Pídele a cualquier arquitecto de hoy en día que construya una catedral, a ver qué cara te pone. Es un hecho. Hemos avanzado muchísimo con las tecnologías, pero ya no sabemos hacer una catedral como Dios manda.
A comienzos del siglo XVII, en Madrid se estaba creando una ciudad conventual. Por doquier surgían nuevos templos para albergar a las órdenes religiosas venidas de toda España, algunas por partida doble (calzados y descalzos). Para sortear la grave crisis económica de aquel siglo, eufemísticamente llamado de oro, los arquitectos se comían las uñas intentando hacer templos monumentales de bajo coste y apariencia fascinante.
Varios arquitectos religiosos: el hermano Francisco Bautista, Fray Pedro Sánchez, y Fray Lorenzo de San Nicolás, y civiles: Juan Gómez de Mora, los hermanos Del Olmo, etc. se encontraban ante un gran problema, ¿Cómo hacer las cúpulas de las iglesias sin volverse locos y sin que costaran una fortuna?

Fue el hermano Francisco Bautista quien encontró la solución. No sabemos a ciencia cierta cómo dio con la clave, pero yo creo que fue el arte hispano-musulmán el que le puso en el buen camino. Los árabes hispanos habían creado cúpulas de yeso sujetas por armazones de madera y protegidas por tejados. Pero Bautista no quería hacer cúpulas árabes, así que se puso a modular los armazones de troncos hasta que logró ajustarlos a las cúpulas cristianas. Así surgió la cúpula encamonada, una semiesfera de yeso sujeta por un camón o cama de madera.
Es posible que Francisco Bautista conociera también el manual de “Nouvelles inventions” del arquitecto francés Philibert de L´Orme, aunque fue el maestro de arquitectos Fray Lorenzo de San Nicolás quién difundió por España el uso de estas cúpulas en su obra “Arte y uso de la arquitectura” (1639). Pronto se establecieron dos modelos principales, el primero, el que hizo el hermano Bautista en la colegiata de San Isidro (antiguo templo de los jesuitas), introduciendo el armazón de madera en la semiesfera de yeso, dejando que la cúpula fuera visible desde el exterior. El otro modelo partía de un torreón, de base cuadrada, y sujetaba en su interior la semiesfera de yeso con el camón, como en el caso de la iglesia de Las Calatravas, obra de Fray Lorenzo. Todo ello debía protegerse con un tejado de pizarra, de teja o de plomo.

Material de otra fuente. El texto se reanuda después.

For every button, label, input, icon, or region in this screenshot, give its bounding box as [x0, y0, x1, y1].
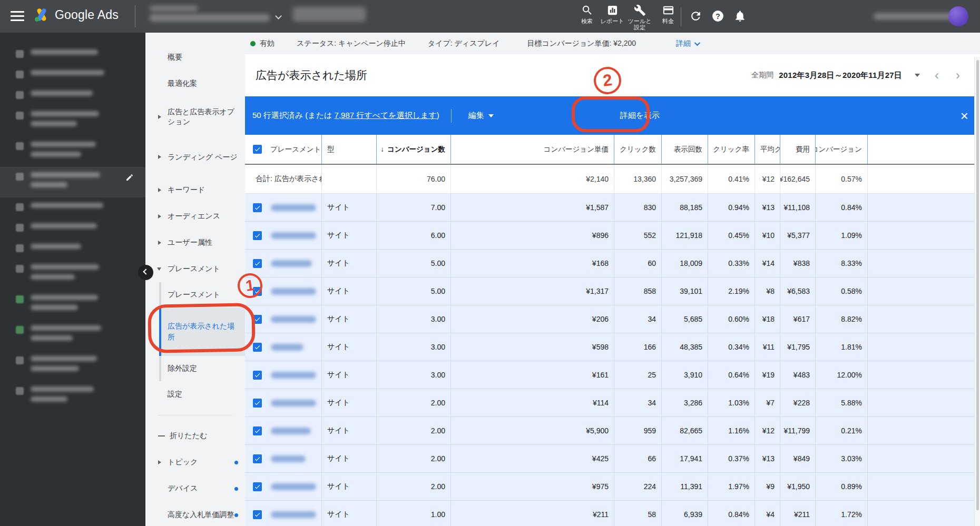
scrollbar-thumb[interactable]: [976, 60, 979, 510]
sidebar-item-6[interactable]: ユーザー属性: [145, 230, 245, 256]
sidebar-item-14[interactable]: トピック: [145, 449, 245, 475]
row-checkbox[interactable]: [253, 203, 262, 212]
campaign-item-blurred[interactable]: [0, 167, 145, 197]
placement-link-blurred[interactable]: [271, 511, 316, 518]
check-icon: [254, 232, 261, 239]
column-header-1[interactable]: 型: [321, 135, 376, 164]
help-icon[interactable]: ?: [710, 9, 725, 24]
google-ads-logo[interactable]: Google Ads: [34, 7, 119, 23]
column-header-0[interactable]: プレースメント: [245, 135, 321, 164]
sidebar-item-8[interactable]: プレースメント: [159, 282, 245, 307]
sidebar-item-16[interactable]: 高度な入札単価調整: [145, 502, 245, 526]
campaign-item-blurred[interactable]: [0, 290, 145, 320]
column-header-8[interactable]: 費用: [780, 135, 815, 164]
avatar[interactable]: [948, 6, 968, 26]
topbar-divider: [135, 5, 135, 27]
date-range-picker[interactable]: 全期間 2012年3月28日～2020年11月27日: [751, 71, 920, 81]
row-checkbox[interactable]: [253, 315, 262, 324]
adgroup-selector-blurred[interactable]: [293, 7, 366, 22]
placement-link-blurred[interactable]: [271, 288, 316, 295]
campaign-item-blurred[interactable]: [0, 218, 145, 239]
campaign-item-blurred[interactable]: [0, 351, 145, 381]
column-header-5[interactable]: 表示回数: [661, 135, 708, 164]
row-checkbox[interactable]: [253, 231, 262, 240]
sidebar-item-selected[interactable]: 広告が表示された場所: [159, 307, 245, 356]
campaign-item-blurred[interactable]: [0, 65, 145, 85]
edit-pencil-icon[interactable]: [125, 173, 134, 184]
campaign-selector-blurred[interactable]: [150, 14, 270, 22]
row-checkbox[interactable]: [253, 399, 262, 408]
collapse-panel-button[interactable]: [138, 265, 153, 280]
row-checkbox[interactable]: [253, 454, 262, 463]
metric-cell-6: ¥228: [780, 389, 815, 416]
chevron-down-icon: [275, 13, 282, 19]
campaign-item-blurred[interactable]: [0, 320, 145, 351]
row-checkbox[interactable]: [253, 371, 262, 380]
details-expander[interactable]: 詳細: [676, 39, 699, 48]
date-prev-button[interactable]: ‹: [932, 69, 942, 82]
column-header-7[interactable]: 平均ク: [754, 135, 780, 164]
refresh-icon[interactable]: [688, 9, 703, 24]
select-all-link[interactable]: 7,987 行すべてを選択します: [335, 111, 437, 120]
blurred-text: [31, 356, 97, 361]
show-details-button[interactable]: 詳細を表示: [615, 106, 665, 125]
metric-cell-5: ¥10: [754, 222, 780, 249]
select-all-checkbox[interactable]: [253, 145, 262, 154]
row-checkbox[interactable]: [253, 510, 262, 519]
sidebar-item-3[interactable]: ランディング ページ: [145, 137, 245, 177]
sidebar-item-11[interactable]: 設定: [145, 381, 245, 408]
sidebar-item-5[interactable]: オーディエンス: [145, 203, 245, 230]
metric-cell-4: 0.34%: [708, 333, 754, 361]
date-next-button[interactable]: ›: [953, 69, 963, 82]
notifications-bell-icon[interactable]: [732, 9, 747, 24]
placement-link-blurred[interactable]: [271, 428, 311, 434]
column-header-9[interactable]: コンバージョン: [815, 135, 867, 164]
main-menu-icon[interactable]: [11, 11, 25, 22]
sidebar-item-4[interactable]: キーワード: [145, 177, 245, 203]
billing-nav-button[interactable]: 料金: [653, 4, 683, 24]
close-icon[interactable]: ×: [961, 109, 968, 123]
column-header-4[interactable]: クリック数: [614, 135, 661, 164]
row-checkbox[interactable]: [253, 343, 262, 352]
sidebar-item-1[interactable]: 最適化案: [145, 71, 245, 97]
reports-nav-button[interactable]: レポート: [597, 4, 627, 24]
placement-type-cell: サイト: [321, 501, 376, 526]
account-email-blurred: [874, 13, 954, 19]
placement-link-blurred[interactable]: [271, 316, 316, 323]
campaign-item-blurred[interactable]: [0, 106, 145, 136]
campaign-item-blurred[interactable]: [0, 259, 145, 290]
edit-menu-button[interactable]: 編集: [463, 106, 499, 125]
row-checkbox[interactable]: [253, 287, 262, 296]
placement-link-blurred[interactable]: [271, 483, 316, 490]
column-header-6[interactable]: クリック率: [708, 135, 754, 164]
sidebar-item-13[interactable]: 折りたたむ: [145, 423, 245, 449]
sidebar-item-0[interactable]: 概要: [145, 44, 245, 71]
row-checkbox[interactable]: [253, 426, 262, 435]
placement-link-blurred[interactable]: [271, 455, 306, 462]
total-value-2: 13,360: [614, 165, 661, 193]
placement-link-blurred[interactable]: [271, 372, 316, 379]
row-checkbox[interactable]: [253, 259, 262, 268]
campaign-item-blurred[interactable]: [0, 197, 145, 218]
sidebar-item-label: ユーザー属性: [168, 238, 212, 247]
row-checkbox[interactable]: [253, 482, 262, 491]
sidebar-item-10[interactable]: 除外設定: [159, 356, 245, 381]
campaign-item-blurred[interactable]: [0, 136, 145, 167]
sidebar-item-2[interactable]: 広告と広告表示オプション: [145, 97, 245, 137]
tools-settings-button[interactable]: ツールと 設定: [625, 4, 654, 31]
metric-cell-7: 0.89%: [815, 473, 867, 500]
column-header-3[interactable]: コンバージョン単価: [450, 135, 614, 164]
placement-link-blurred[interactable]: [271, 204, 316, 211]
sidebar-item-15[interactable]: デバイス: [145, 475, 245, 502]
placement-link-blurred[interactable]: [271, 344, 303, 351]
placement-link-blurred[interactable]: [271, 232, 316, 239]
placement-link-blurred[interactable]: [271, 260, 312, 267]
sidebar-item-label: 概要: [168, 53, 182, 62]
placement-link-blurred[interactable]: [271, 400, 316, 406]
campaign-item-blurred[interactable]: [0, 239, 145, 259]
campaign-item-blurred[interactable]: [0, 85, 145, 106]
campaign-item-blurred[interactable]: [0, 44, 145, 65]
campaign-item-blurred[interactable]: [0, 381, 145, 412]
column-header-2[interactable]: ↓コンバージョン数: [376, 135, 450, 164]
sidebar-item-7[interactable]: プレースメント: [145, 256, 245, 282]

Estas cúpulas llenaron el cielo madrileño, armonizando con los picudos chapiteles de los palacios barrocos. De esta forma, Madrid se llenó de cúpulas y chapiteles que definieron el paisaje de la capital en el Siglo de Oro. Vista desde lejos, la línea del cielo de la Villa y Corte era una espléndida cordillera de agudos picos y redondas lomas.
Es un hecho que una ciudad sin cúpulas pierde los puntos de referencia, se queda sin perspectivas y se hunde en la monotonía. La cúpula, símbolo de la bóveda celeste debía estar presente en la capital del imperio español y católico.
La genialidad del barroco madrileño no está únicamente en las formas orgánicas desbordantes creadas por Pedro de Ribera y José Benito de Churriguera. Está también en la ingeniosidad para hacer obras monumentales con materiales muy económicos. Con yeso, madera y ladrillos se hicieron la mayor parte de los monumentos barrocos de Madrid, y esto tiene un valor añadido impresionante, porque fueron la mente humana y la mano artesana las que tuvieron que competir, en su humildad, con las riquísimas iglesias italianas y francesas llenas de materiales lujosos como los mármoles y los bronces. Los madrileños demostraron al mundo que un material sencillo y barato como el yeso servía para crear belleza, e hicieron con yeso hasta las cúpulas de las iglesias. ¡Y no se han caído! Ahí siguen cuatro siglos después.